Copy all lines holding the word "Display" from the entries.

▬▬▬▬▬▬▬▬▬▬

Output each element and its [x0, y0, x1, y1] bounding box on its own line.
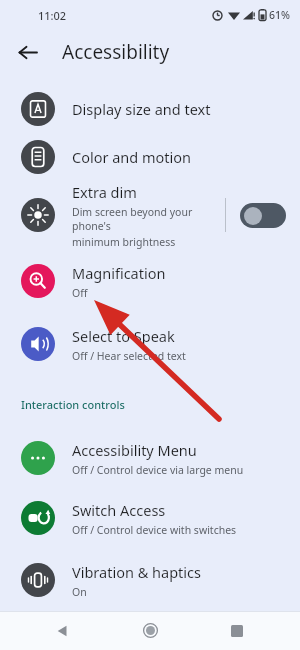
button[interactable]: Accessibility Menu — [0, 429, 300, 487]
staticText: Interaction controls — [21, 397, 125, 412]
staticText: Magnification — [72, 263, 166, 283]
staticText: Display size and text — [72, 99, 211, 119]
staticText: Off / Hear selected text — [72, 349, 186, 363]
button[interactable]: Color and motion — [0, 133, 300, 181]
staticText: Accessibility Menu — [72, 440, 197, 460]
button[interactable]: Recent apps — [213, 611, 261, 650]
button[interactable]: Back — [39, 611, 87, 650]
button[interactable]: Display size and text — [0, 85, 300, 133]
button[interactable]: Extra dim toggle — [226, 181, 300, 249]
button[interactable]: Vibration & haptics — [0, 549, 300, 611]
button[interactable]: Home — [126, 611, 174, 650]
button[interactable]: Back — [6, 31, 48, 73]
staticText: Dim screen beyond your phone's — [72, 205, 225, 233]
staticText: Off — [72, 286, 88, 300]
staticText: Accessibility — [62, 39, 170, 65]
button[interactable]: Magnification — [0, 249, 300, 313]
staticText: minimum brightness — [72, 235, 176, 249]
staticText: 61% — [269, 8, 290, 22]
staticText: 11:02 — [38, 8, 67, 23]
button[interactable]: Extra dim — [0, 181, 225, 249]
button[interactable]: Select to Speak — [0, 313, 300, 375]
staticText: Extra dim — [72, 182, 137, 202]
staticText: Off / Control device with switches — [72, 523, 237, 537]
staticText: Off / Control device via large menu — [72, 463, 244, 477]
staticText: On — [72, 585, 87, 599]
staticText: Select to Speak — [72, 326, 175, 346]
staticText: Color and motion — [72, 147, 192, 167]
button[interactable]: Switch Access — [0, 487, 300, 549]
staticText: Vibration & haptics — [72, 562, 201, 582]
staticText: Switch Access — [72, 500, 166, 520]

▬▬▬▬▬▬▬▬▬▬

### Answer box
staticText: Display size and text — [72, 99, 211, 119]
button[interactable]: Display size and text — [0, 85, 300, 133]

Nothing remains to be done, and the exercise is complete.